Wednesday, June 12, 2013


“You can't stop the future
You can't rewind the past
The only way to learn the secret to press play.”
Jay Asher, Thirteen Reasons Why

Sometime during the magic year of 2016, I'll be eligible for retirement from the North Carolina Public Schools. Three years seems reachable, and I'll be ready for a change, having worked in the same elementary school for over 20 years.

Change is a good thing!   I've been thinking about the possibilities, and they are wonderful!  Here's a list so far!

  • I have a fantasy that I could take on a traveling speech job, and work temporarily in a setting like Alaska or Oregon for a few months. I could then come home for a few months and then take off again for another wonderful assignment. My husband is eager to tag along!  

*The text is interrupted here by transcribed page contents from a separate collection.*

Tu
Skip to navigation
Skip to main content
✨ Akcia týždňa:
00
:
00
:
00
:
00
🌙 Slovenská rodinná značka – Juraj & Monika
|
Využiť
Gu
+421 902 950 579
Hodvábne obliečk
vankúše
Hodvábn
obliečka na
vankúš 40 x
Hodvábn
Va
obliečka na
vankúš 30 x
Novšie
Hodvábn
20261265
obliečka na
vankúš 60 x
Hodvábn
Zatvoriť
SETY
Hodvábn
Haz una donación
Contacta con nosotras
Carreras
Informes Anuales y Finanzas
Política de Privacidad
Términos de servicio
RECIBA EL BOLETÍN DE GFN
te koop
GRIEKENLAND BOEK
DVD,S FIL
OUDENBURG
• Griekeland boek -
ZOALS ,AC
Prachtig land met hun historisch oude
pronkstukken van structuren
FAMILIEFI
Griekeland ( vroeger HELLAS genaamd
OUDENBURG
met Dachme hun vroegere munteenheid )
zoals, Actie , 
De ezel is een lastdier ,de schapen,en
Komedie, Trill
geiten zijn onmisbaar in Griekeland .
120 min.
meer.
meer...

  • Another fantasy is that I could apply for certification in Australia or England, and take on a short term job there.  (This would require a bit more work in terms of certification but it's possible.)
  • I've seriously considered getting trained in accent reduction therapy and working out of my home.  There are some undeniable perks to this job.
  • I could join the Peace Corps and spend 27 months doing good work someplace where help is really needed.   This would entail a major commitment; what would my husband say?
  • I could set up a private practice and work with little kids with developmental delays.
  • Once I retire, a fantasy is that school systems with shortages would hire me back at contract pay (since North Carolina isn't giving anyone raises, what SLP will want to work for the regular salary?)
  • I even thought about leaving my current comfort zone and working with adults.  I loved my experiences in a VA hospital, home health, and acute care many years ago, and know that I could get satisfaction from this again.

    The point of this post is that my chosen field is rich with opportunities.  Retirement actually opens quite a few doors for me and I'm excited.  This event (though three years away) is on my mind quite a bit, and I am gradually gearing myself to take a class or two in dysphagia (this wasn't a requirement when I was in school), and look at trainings for accent modification.  I want to have options and advance planning will help. 

    How about you readers out there?  Any big changes coming your way?  How are you preparing?



  1. All sound like wonderful options, Ruth! And isn't it nice to have options? Dreaming of future plans will certainly make the next three years fly by. Good for you for planning ahead.

  2. You might consider just going to international schools. Most run like American schools - they are just in different countries and have money. International schools pay for your housing - so your salary can continue to pay your mortgage in the US should you wish to keep your house. Most think that international school teachers are english teachers. Some are. Most are not.

    Australia is a bit harder because you need a work visa and to get that you either have to marry/date an Australian, or you have to have a skill that most Australian teachers don't have (American accents don't count - I have one :).

    Anyway, I highly encourage going overseas. It's amazing.